JR, Charlene, and Robert are half American; they are among the many children born to U.S. servicemen who were stationed in military bases in the Philippines until in 1992. Their stories illuminate the limbo of a generation of Filipino Amerasians.
In 1982, the United States Congress voted to grant U.S. citizenship to Amerasians from Vietnam, Korea, Thailand, and other Asian countries, in what was known as the Amerasian Homecoming Act. Although the Philippines has been a United States ally for more than a century, Filipino (and Japanese) offspring of soldiers were not included: they must be claimed by their former American G.I. fathers if they wish to claim their U.S. citizenship.
The Subic Bay Naval Base in the Philippines was the largest naval base outside the United States mainland. The town of Olongapo, just outside its gates, did not exist until the base did. Its economy was built on the R&R needs of soldiers: More than 15,000 women worked in its red light district.
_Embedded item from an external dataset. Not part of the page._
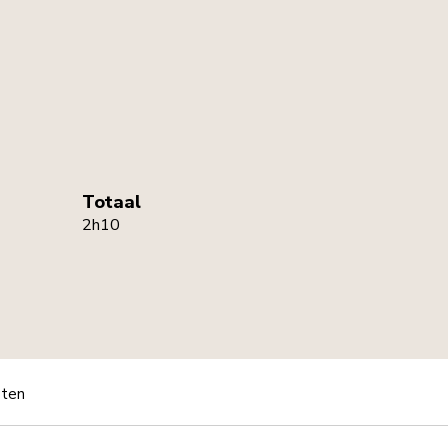
Totaal
2h10
pten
In 1992, the Marcos regime fell and the Filipino Senate voted to force the U.S. bases to close. At least 50,000 Amerasians remain in the Philippines today, and they suffer a great amount of discrimination.
Abandoned in early life, living with the stigma of being illegitimate children and unable to elude prejudice because it shows in their physical features, they are labeled "Iniwan ng Barko" (left by the ship). The assumption of every Amerasian person is that their mother was a prostitute and their father abandoned them. The children of African American soldiers are especially singled out and ridiculed.
What does the future hold for these forgotten children of the post-war world?